None of this has undermined Trump with his party.
The testimony has produced few cracks in the Republican wall of support. No Republican voted Thursday to formalize the inquiry. Yet there is more to come.
Act 4
The coming week could bring the testimony of Bolton, who as national security adviser was at odds with the president inside the White House and on his way out. Trump said he fired him; Bolton said he offered to quit.
But it’s not clear that will happen. Bolton’s lawyer signalled his client wouldn’t appear without a subpoena.
Meanwhile, Bolton’s former deputy, Charles Kupperman, is waiting for a judge to resolve whether he can be forced to testify because Kupperman was a close adviser to Trump.

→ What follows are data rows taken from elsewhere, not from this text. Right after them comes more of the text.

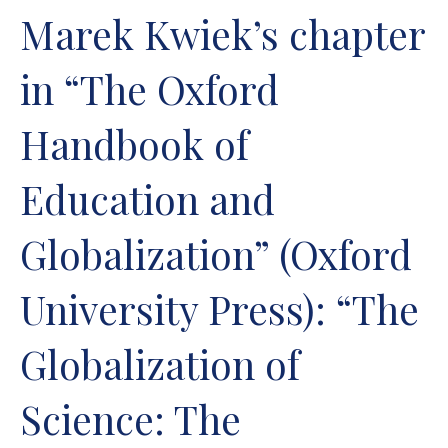
Marek Kwiek’s chapter
in “The Oxford
Handbook of
Education and
Globalization” (Oxford
University Press): “The
Globalization of
Science: The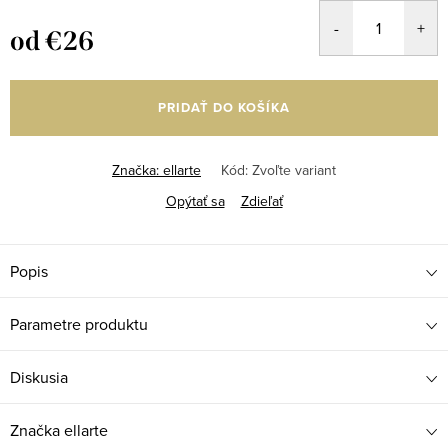
od
€26
Jednotková
cena:
PRIDAŤ DO KOŠÍKA
Značka:
ellarte
Kód:
Zvoľte variant
Opýtať sa
Zdieľať
Popis
Parametre produktu
Diskusia
Značka
ellarte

Public hearings may start in mid-November, possibly followed by the drafting of articles of impeachment and a House vote on them by the end of year. The Senate’s impeachment trial, if there is one, could be pushed into 2020.
Previous impeachment drives sprang from diverse causes.
For Andrew Johnson in 1868, it was from his racial animus and resistance to black civil rights after the Civil War. For Nixon, it flowed from misdeeds rooted in his obsession with re-election and his coverup of them. For Clinton, it was about his lies over women.
For Trump, it’s about making a deal.